Oseberg und der fremde Blick von außen

Die reichste bekannte Schiffsbestattung der Wikingerzeit liegt in Norwegen, und in ihr lagen zwei Frauen. Die Grabkammer des Oseberg-Schiffs ist dendrochronologisch auf das Jahr 834 datiert, ein für die Wikingerforschung ungewöhnlich präziser Anker. Mitgegeben wurden unter anderem ein reich geschnitzter Wagen, Schlitten, Tiere, Haushaltsgerät und eine erhebliche Menge an Textilien samt zugehörigem Werkzeug.

Wer die beiden Frauen waren, ist bis heute ungeklärt. Es gibt Vorschläge, es gibt Diskussionen über Verwandtschaft, Status und darüber, wer für wen bestattet wurde, aber es gibt keine gesicherte Antwort. Genau so sollte man es stehen lassen. Was der Befund unstrittig zeigt, ist, dass die aufwendigste bekannte Bestattung dieser Epoche zwei Frauen galt und dass Textilarbeit selbst in dieser Ausstattung ihren Platz hatte.

Von außen blicken zwei Berichte auf den Norden, die häufig zitiert und ebenso häufig überstrapaziert werden. Der arabische Gesandte Ibn Fadlan beschreibt im 10. Jahrhundert an der Wolga eine Bestattung bei den Rus, bei der eine unfreie Frau getötet und mit dem Toten verbrannt wird. Adam von Bremen schreibt im 11. Jahrhundert über die heidnischen Schweden, ohne den Norden je selbst bereist zu haben, mit dem klaren Ziel, die Notwendigkeit der Mission zu begründen. Beide Texte sind Fremdbeschreibungen mit eigenem Interesse, beide muss man mit Abstand lesen.

Doch ein Punkt bleibt unabhängig von der Quellenkritik bestehen, und er wird gern übergangen: Die Rechte, um die es in diesem Artikel geht, betrafen freie Frauen. Unfreie Frauen, in den Quellen als Sklavinnen und Mägde greifbar, hatten weder Verfügungsgewalt über Besitz noch über den eigenen Körper.

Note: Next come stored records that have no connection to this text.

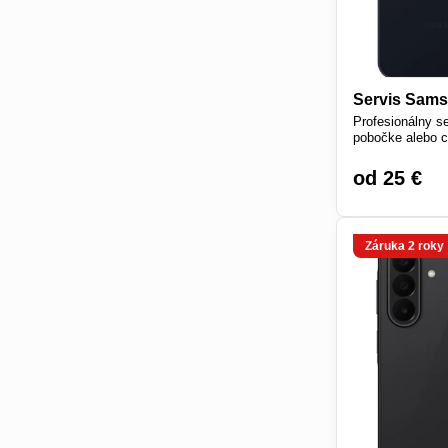
Servis Sam
Profesionálny s
pobočke alebo c
od 25 €
Záruka 2 roky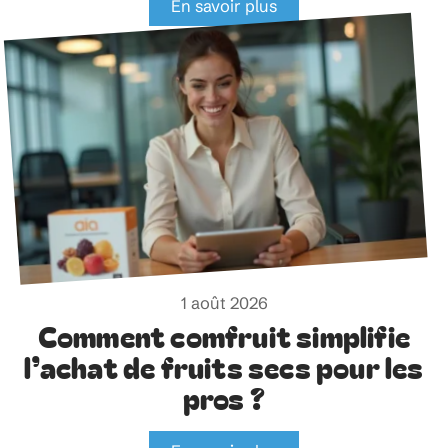
En savoir plus
1 août 2026
Comment comfruit simplifie
l’achat de fruits secs pour les
pros ?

Die Wikingerzeit kannte also nicht eine Rolle der Frau, sondern mindestens zwei sehr unterschiedliche, und die Trennlinie verlief nicht zwischen den Geschlechtern, sondern zwischen frei und unfrei.

Fazit: Spielraum mit harten Rändern

Die ehrliche Antwort auf die Frage nach der Rolle der Frauen in der Wikingergesellschaft lautet: bemerkenswert viel Handlungsspielraum innerhalb klar gezogener Grenzen. Frauen führten Wirtschaftsbetriebe, verfügten über Vermögen, erbten Land, konnten eine Ehe beenden und trugen die Textilproduktion, ohne die keine Flotte gefahren wäre. Zugleich saßen sie nicht im Thing, führten keine Rechtsstreitigkeiten als Kläger, und ihr Status hing an Familie, Besitz und persönlicher Freiheit.

Was diesen Befund so interessant macht, ist gerade, dass er in keine der beiden populären Erzählungen passt. Er taugt weder als Beleg für eine egalitäre nordische Gesellschaft noch als Bestätigung eines rechtlosen Daseins am Herd. Er zeigt etwas Sperrigeres: eine Gesellschaft, die Frauen sehr reale wirtschaftliche und rechtliche Macht zugestand, weil sie ohne diese Macht schlicht nicht funktioniert hätte, und die ihnen den politischen Raum trotzdem verschloss. Wer die Wikingerzeit verstehen will, sollte den Schlüsselbund mindestens so ernst nehmen wie das Schwert.